See Through 5: Margins
All-Set! Editions

The Mike Smith Company: Famous Wildlife Movies
All-Set! Editions

Bassist Pete Johnston and keyboards player Mike Smith are certainly doing their part to enliven the Toronto jazz scene with fresh and inventive music. It must needs be said, however, that neither of the group projects they head up, Johnston's See Through 5 and The Mike Smith Company, have much if anything to do with jazz as conventionally known, and anyone expecting solo-indulgent riffs on standards and traditional swing will find precious little of either on these latest recordings. What you will hear is a really interesting kind of chamber jazz on one (chamber-prog, if you prefer) and eccentric keyboard-rich reveries on the other.

In probably the biggest overturning of traditional jazz form, soloing is almost wholly absent on See Through 5's Margins; instead, Johnston, pianist Tania Gill, saxophonist Karen Ng (also clarinet), drummer Jake Oelrichs, and synth player Smith direct their energies into bringing Johnston's intricate, largely notated compositions into being. Yet while their collective focus centers on hewing carefully to the tunes' maze-like constructions, their individual personalities nevertheless emerge in the way each gives voice to Johnston's material. Recorded by Smith and Sandro Perri in Toronto in August 2015, the five electronic-and-acoustic hybrids pull into their orbit minimalism, funk, prog, krautrock, and, yes, even jazz as they unfold with the precision of a Swiss timepiece.

Oelrichs powers the opening “The Maps Were Right All Along” with a lumbering groove that solidly underpins alternating statements by Ng and Smith and that Gill and Johnston embellish with their own support. As the track advances, moments surface that suggest lines could conceivably be drawn from Margins to Strata Institute's Cipher Syntax, the 1989 set issued by Greg Osby, Steve Coleman, and others in the M-Base collective.
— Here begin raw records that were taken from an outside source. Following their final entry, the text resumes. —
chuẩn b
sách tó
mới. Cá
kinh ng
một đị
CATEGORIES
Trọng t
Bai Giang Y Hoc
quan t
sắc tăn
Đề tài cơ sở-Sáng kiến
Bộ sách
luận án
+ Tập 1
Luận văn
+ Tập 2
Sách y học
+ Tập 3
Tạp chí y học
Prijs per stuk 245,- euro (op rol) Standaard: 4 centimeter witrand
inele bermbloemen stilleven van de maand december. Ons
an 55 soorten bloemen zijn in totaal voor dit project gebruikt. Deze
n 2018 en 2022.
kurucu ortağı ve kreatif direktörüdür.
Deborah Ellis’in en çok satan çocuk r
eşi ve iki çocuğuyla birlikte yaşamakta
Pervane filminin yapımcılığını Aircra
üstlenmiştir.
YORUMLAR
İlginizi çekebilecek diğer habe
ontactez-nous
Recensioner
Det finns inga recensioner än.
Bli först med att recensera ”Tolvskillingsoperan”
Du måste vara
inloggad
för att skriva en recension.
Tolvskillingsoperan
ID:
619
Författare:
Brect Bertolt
Such a connection declares itself in particular when the polyrhythms of the drumming joins up with the stab of the saxophone line and throb of the acoustic bass; further to that, the slo-funk pulse Oelrichs weaves into “Underused Sense of Wonder” resembles a slightly less busy one Marvin “Smitty” Smith might have brought to that earlier session. Soloing is such a rarity on the album that when Tania Gill and Karen Ng contribute free-wheeling turns to “Piecing Together That Dream,” the effect is almost startling. Perhaps the biggest compliment that could be paid to Johnston and company is that Margins and by extension See Through 5 sound pretty much unlike anything else out there at the moment, even if dubbing it sui generis would be stretching it a bit.
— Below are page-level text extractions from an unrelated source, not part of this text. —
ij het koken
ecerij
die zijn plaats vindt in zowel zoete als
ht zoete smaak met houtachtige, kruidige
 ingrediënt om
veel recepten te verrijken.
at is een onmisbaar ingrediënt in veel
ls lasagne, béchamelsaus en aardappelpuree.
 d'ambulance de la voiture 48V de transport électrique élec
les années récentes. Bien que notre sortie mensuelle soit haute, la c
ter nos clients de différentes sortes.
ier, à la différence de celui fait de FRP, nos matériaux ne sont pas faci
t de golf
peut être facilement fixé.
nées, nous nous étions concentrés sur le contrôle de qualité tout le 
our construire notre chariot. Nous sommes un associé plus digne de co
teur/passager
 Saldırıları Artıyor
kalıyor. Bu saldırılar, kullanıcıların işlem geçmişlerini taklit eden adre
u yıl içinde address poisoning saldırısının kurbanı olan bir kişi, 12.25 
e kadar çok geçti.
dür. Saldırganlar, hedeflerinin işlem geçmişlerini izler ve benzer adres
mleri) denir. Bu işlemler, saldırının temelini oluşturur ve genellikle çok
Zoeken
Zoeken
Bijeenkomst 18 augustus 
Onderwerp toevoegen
Eccentric and whimsical describe Mike Smith's own set, Famous Wildlife Movies, which features Ng and Oelrichs also (the latter on timbales) along with Ali Berkok (electric piano), Mika Posen (violin), Matt Valentine (guitar), Jay Hay (saxophone, bass clarinet), Heather Saumer (trombone), D. Alex Meeks (drum kit), Blake Howard (congas, percussion), and Lisa Conway (drum machine). As plentiful as such resources are, the album is clearly Smith's baby, his woozy synthesizers very much a defining element of its sound. Like Margins, the one-time Muskox member recorded the material with Sandro Perri between 2015 and 2016, much of it again taking place in Toronto.

Smith's naturally playful sensibility is on full display, but an unexpectedly different flavour seeps into the album on occasion, one that originated out of a chance viewing of Salsa superstars Willie Colon and Hector Lavoe. As a result, a tune such as “Boneless Ghost” ends up straddling multiple universes, the first populated by endlessly chattering synth micro-organisms and the second packed with conga and timbales players. Famous Wildlife Movies also veers into Muskox-styled territory when a tune such as “Fairyland Lustre” expands into a full-band arrangement featuring guitar, keyboards, bass, and drums. Clearly the album's centerpiece, the title suite folds any number of styles and sounds into its six parts, from the woozy, psychedelic ambient swirl of its opening section to its second's wonky riff on slow jazz-blues conventions. In Smith's world, it's perfectly natural for a walking bass line to accompany a violin-and-synthesizer front-line or for a braying sax to wail against an Afro-Cuban backdrop, and with wobbly synthesizers stretching every which way, “Famous Wildlife Movies VI” even begins to sound like something Joe Zawinul might have crafted for Mr. Gone. With salsa a key part of its blend, Smith's solo outing proves to be as unusual as Margins, never an unwelcome thing in this neck o' the woods.